In the past two games, against Penn State and Wisconsin, the Michigan football team has allowed 209 total passing yards.
The last time the Wolverines played at Rutgers, they gave up 404.
In that meeting on Oct. 4, 2014, the Scarlet Knights knocked off a reeling Michigan team, dropped the Wolverines to 2-4 and rushed the field in a night game at High Point Solutions Stadium.
Another outcome like that is highly improbable when Michigan visits Piscataway this time. The Wolverines are 5-0 and ranked fourth in the country.

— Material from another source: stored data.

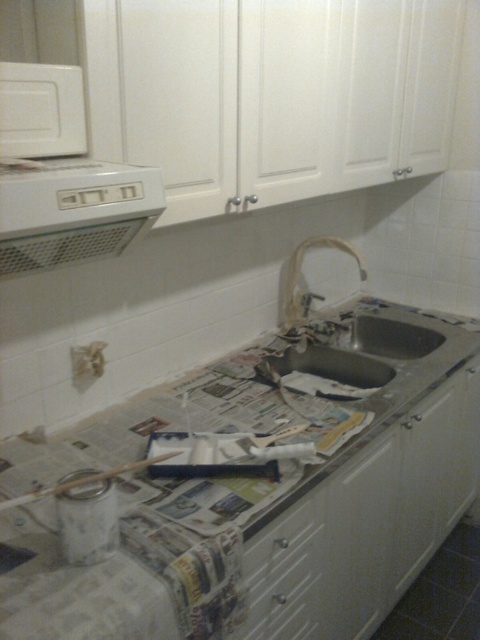 Question: Among these points, which one is nearest to the camera?

Choices:
 (A) (312, 518)
 (B) (389, 529)
 (C) (330, 362)
 (D) (72, 218)

Answer: (D)

Question: Can you confirm if white glossy drawer at lower center is positioned to the right of metallic sink at center?

Choices:
 (A) no
 (B) yes

Answer: (A)

Question: Estimate the real-world distances between objects in this image. Which object is farther from the white glossy drawer at lower center?

Choices:
 (A) white plastic exhaust hood at upper left
 (B) metallic sink at center

Answer: (A)

Question: Which object appears farthest from the camera in this image?

Choices:
 (A) white plastic exhaust hood at upper left
 (B) white glossy drawer at lower center
 (C) white glossy countertop at center
 (D) metallic sink at center

Answer: (D)

Question: Does white plastic exhaust hood at upper left appear over white glossy drawer at lower center?

Choices:
 (A) yes
 (B) no

Answer: (A)

Question: Can you confirm if white plastic exhaust hood at upper left is positioned to the right of white glossy drawer at lower center?

Choices:
 (A) no
 (B) yes

Answer: (A)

The Scarlet Knights are 2-3 and coming off a 58-0 loss to Ohio State.
Here’s what to watch for in the teams’ third-ever meeting:
1. Who protects Wilton Speight?
One question Michigan has is at left tackle, where starter Grant Newsome suffered a season-ending knee injury last week against Wisconsin. Redshirt sophomore Juwann Bushell-Beatty replaced him Saturday and is the leading candidate to start this week, but he has not played significant minutes in a Michigan uniform.
The other options are junior center Mason Cole and fifth-year senior left guard Ben Braden, but both of them would also require inexperienced replacements at their current positions. Cole is an intriguing option, having started every game in 2014 and 2015 at left tackle, but the next man up at center would be redshirt sophomore Patrick Kugler, who has scarcely played in his career so far.
Rutgers has 11 sacks this season, four by defensive lineman Julian Pinnix-Odrick. The Wolverines gave up four last week against Wisconsin, so they’ll need to shore up their issues to keep Speight protected in the pocket.
2. Does Kenny Allen have an answer? Does Ryan Tice?
Allen has been uncharacteristically shaky in the past three weeks, converting one of three field-goal attempts against Colorado on Sept. 17 and then going 0-for-2 against Wisconsin on Saturday. Coach Jim Harbaugh benched him after his last miss and replaced him with Ryan Tice, who missed a 40-yarder. True freshman Quinn Nordin is also back from an injury, according to a radio interview from Harbaugh on Thursday morning.
Harbaugh declared an open kicking competition this week, and he has not spoken with media since that competition began. Allen’s track record — he was 18-for-22 last season — would imply that he could regain his consistency, but whoever it is, Michigan needs an answer.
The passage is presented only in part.